▶ Task instructions:
For the data below, retype word for word the lines from the one containing "LOOKFANTASTIC® is Europe's No. 1 online" through the one containing "NGK Spark Plug LKR7BI8 /"; drop the pictures.
===== Given information
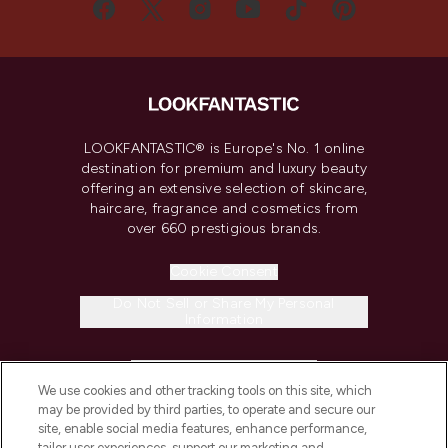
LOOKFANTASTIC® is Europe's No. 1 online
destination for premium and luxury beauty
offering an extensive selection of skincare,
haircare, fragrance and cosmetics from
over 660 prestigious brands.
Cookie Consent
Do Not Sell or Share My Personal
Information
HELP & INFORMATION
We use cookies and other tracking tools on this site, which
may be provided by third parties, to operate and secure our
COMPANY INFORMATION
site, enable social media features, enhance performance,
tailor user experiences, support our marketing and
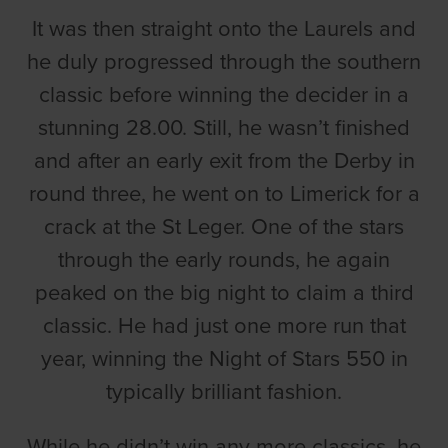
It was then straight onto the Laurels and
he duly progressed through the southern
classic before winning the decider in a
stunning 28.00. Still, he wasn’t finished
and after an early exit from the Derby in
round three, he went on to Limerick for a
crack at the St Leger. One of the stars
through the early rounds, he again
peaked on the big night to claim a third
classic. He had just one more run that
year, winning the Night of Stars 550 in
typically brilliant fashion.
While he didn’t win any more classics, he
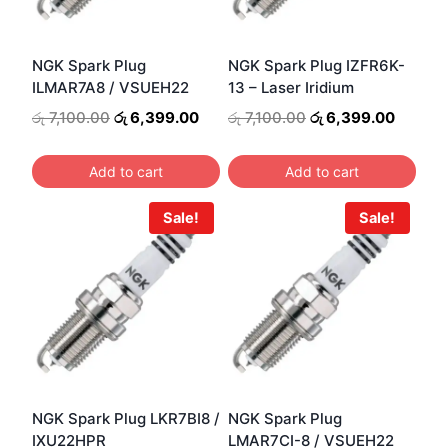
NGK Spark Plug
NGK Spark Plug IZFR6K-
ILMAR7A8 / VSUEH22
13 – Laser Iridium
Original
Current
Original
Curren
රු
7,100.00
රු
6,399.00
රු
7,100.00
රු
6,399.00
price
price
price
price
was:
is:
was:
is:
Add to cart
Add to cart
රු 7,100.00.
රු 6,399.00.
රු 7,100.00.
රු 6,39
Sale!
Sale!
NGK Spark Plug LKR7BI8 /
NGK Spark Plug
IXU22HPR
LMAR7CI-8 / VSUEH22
==========
===== Given information
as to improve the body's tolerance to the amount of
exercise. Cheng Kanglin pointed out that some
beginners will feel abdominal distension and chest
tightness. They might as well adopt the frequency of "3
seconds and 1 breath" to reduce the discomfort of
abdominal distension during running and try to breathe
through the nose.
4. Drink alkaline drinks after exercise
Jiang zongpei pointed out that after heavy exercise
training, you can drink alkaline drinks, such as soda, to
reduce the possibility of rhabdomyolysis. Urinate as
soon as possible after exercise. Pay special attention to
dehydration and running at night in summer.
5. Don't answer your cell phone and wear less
==========
▶ Answer for the task:
LOOKFANTASTIC® is Europe's No. 1 online
destination for premium and luxury beauty
offering an extensive selection of skincare,
haircare, fragrance and cosmetics from
over 660 prestigious brands.
Cookie Consent
Do Not Sell or Share My Personal
Information
HELP & INFORMATION
We use cookies and other tracking tools on this site, which
may be provided by third parties, to operate and secure our
COMPANY INFORMATION
site, enable social media features, enhance performance,
tailor user experiences, support our marketing and
It was then straight onto the Laurels and
he duly progressed through the southern
classic before winning the decider in a
stunning 28.00. Still, he wasn’t finished
and after an early exit from the Derby in
round three, he went on to Limerick for a
crack at the St Leger. One of the stars
through the early rounds, he again
peaked on the big night to claim a third
classic. He had just one more run that
year, winning the Night of Stars 550 in
typically brilliant fashion.
While he didn’t win any more classics, he
NGK Spark Plug
NGK Spark Plug IZFR6K-
ILMAR7A8 / VSUEH22
13 – Laser Iridium
Original
Current
Original
Curren
රු
7,100.00
රු
6,399.00
රු
7,100.00
රු
6,399.00
price
price
price
price
was:
is:
was:
is:
Add to cart
Add to cart
රු 7,100.00.
රු 6,399.00.
රු 7,100.00.
රු 6,39
Sale!
Sale!
NGK Spark Plug LKR7BI8 /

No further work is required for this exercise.